Opt compiler: ARM64: Use ldp/stp on arm64 for slow paths.

It should be a bit faster than load/store single registers and reduce
the code size.

Change-Id: I67b8302adf6174b7bb728f7c2afd2c237e34ffde
diff --git a/compiler/optimizing/code_generator_arm64.cc b/compiler/optimizing/code_generator_arm64.cc
index 1c6debd..7e9cdac 100644
--- a/compiler/optimizing/code_generator_arm64.cc
+++ b/compiler/optimizing/code_generator_arm64.cc
@@ -64,6 +64,7 @@
 using helpers::WRegisterFrom;
 using helpers::XRegisterFrom;
 using helpers::ARM64EncodableConstantOrRegister;
+using helpers::ArtVixlRegCodeCoherentForRegSet;
 
 static constexpr size_t kHeapRefSize = sizeof(mirror::HeapReference<mirror::Object>);
 static constexpr int kCurrentMethodStackOffset = 0;
@@ -105,6 +106,88 @@
 #define __ down_cast<CodeGeneratorARM64*>(codegen)->GetVIXLAssembler()->
 #define QUICK_ENTRY_POINT(x) QUICK_ENTRYPOINT_OFFSET(kArm64WordSize, x).Int32Value()
 
+// Calculate memory accessing operand for save/restore live registers.

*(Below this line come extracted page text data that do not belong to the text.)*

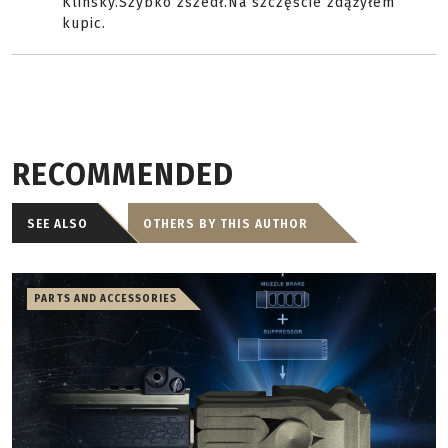
Klinsky.Szybko zszedł.Na szczęście zdążyłem
kupic.
RECOMMENDED
SEE ALSO
OTHERS BY THIS AUTHOR
PARTS AND ACCESSORIES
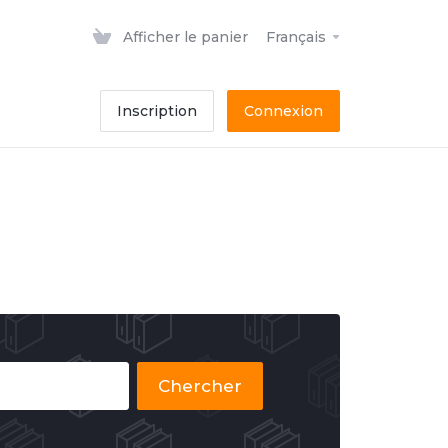
Afficher le panier
Français
Inscription
Connexion
Chercher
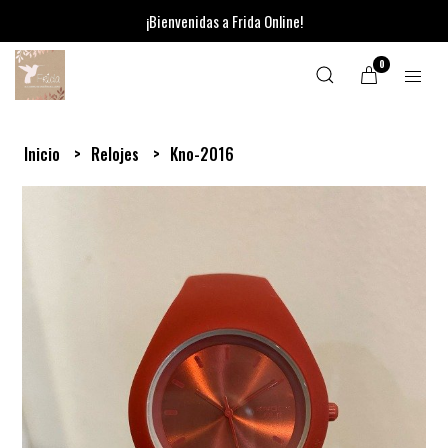
¡Bienvenidas a Frida Online!
0
Inicio
Relojes
Kno-2016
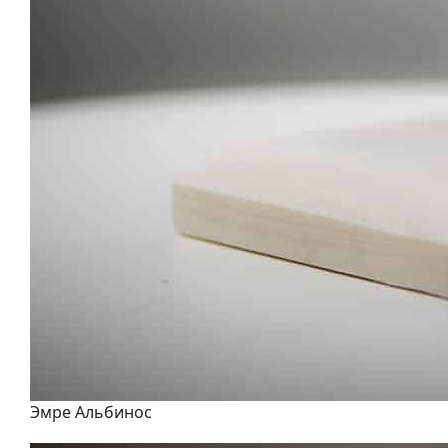
Эмре Альбинос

+static void SaveRestoreLiveRegistersHelper(CodeGenerator* codegen,
+                                           RegisterSet* register_set,
+                                           int64_t spill_offset,
+                                           bool is_save) {
+  DCHECK(ArtVixlRegCodeCoherentForRegSet(register_set->GetCoreRegisters(),
+                                         codegen->GetNumberOfCoreRegisters(),
+                                         register_set->GetFloatingPointRegisters(),
+                                         codegen->GetNumberOfFloatingPointRegisters()));
+
+  CPURegList core_list = CPURegList(CPURegister::kRegister, kXRegSize,
+      register_set->GetCoreRegisters() & (~callee_saved_core_registers.list()));
+  CPURegList fp_list = CPURegList(CPURegister::kFPRegister, kDRegSize,
+      register_set->GetFloatingPointRegisters() & (~callee_saved_fp_registers.list()));
+
+  MacroAssembler* masm = down_cast<CodeGeneratorARM64*>(codegen)->GetVIXLAssembler();
+  UseScratchRegisterScope temps(masm);
+
+  Register base = masm->StackPointer();
+  int64_t core_spill_size = core_list.TotalSizeInBytes();
+  int64_t fp_spill_size = fp_list.TotalSizeInBytes();
+  int64_t reg_size = kXRegSizeInBytes;
+  int64_t max_ls_pair_offset = spill_offset + core_spill_size + fp_spill_size - 2 * reg_size;
+  uint32_t ls_access_size = WhichPowerOf2(reg_size);
+  if (((core_list.Count() > 1) || (fp_list.Count() > 1)) &&
+      !masm->IsImmLSPair(max_ls_pair_offset, ls_access_size)) {
+    // If the offset does not fit in the instruction's immediate field, use an alternate register
+    // to compute the base address(float point registers spill base address).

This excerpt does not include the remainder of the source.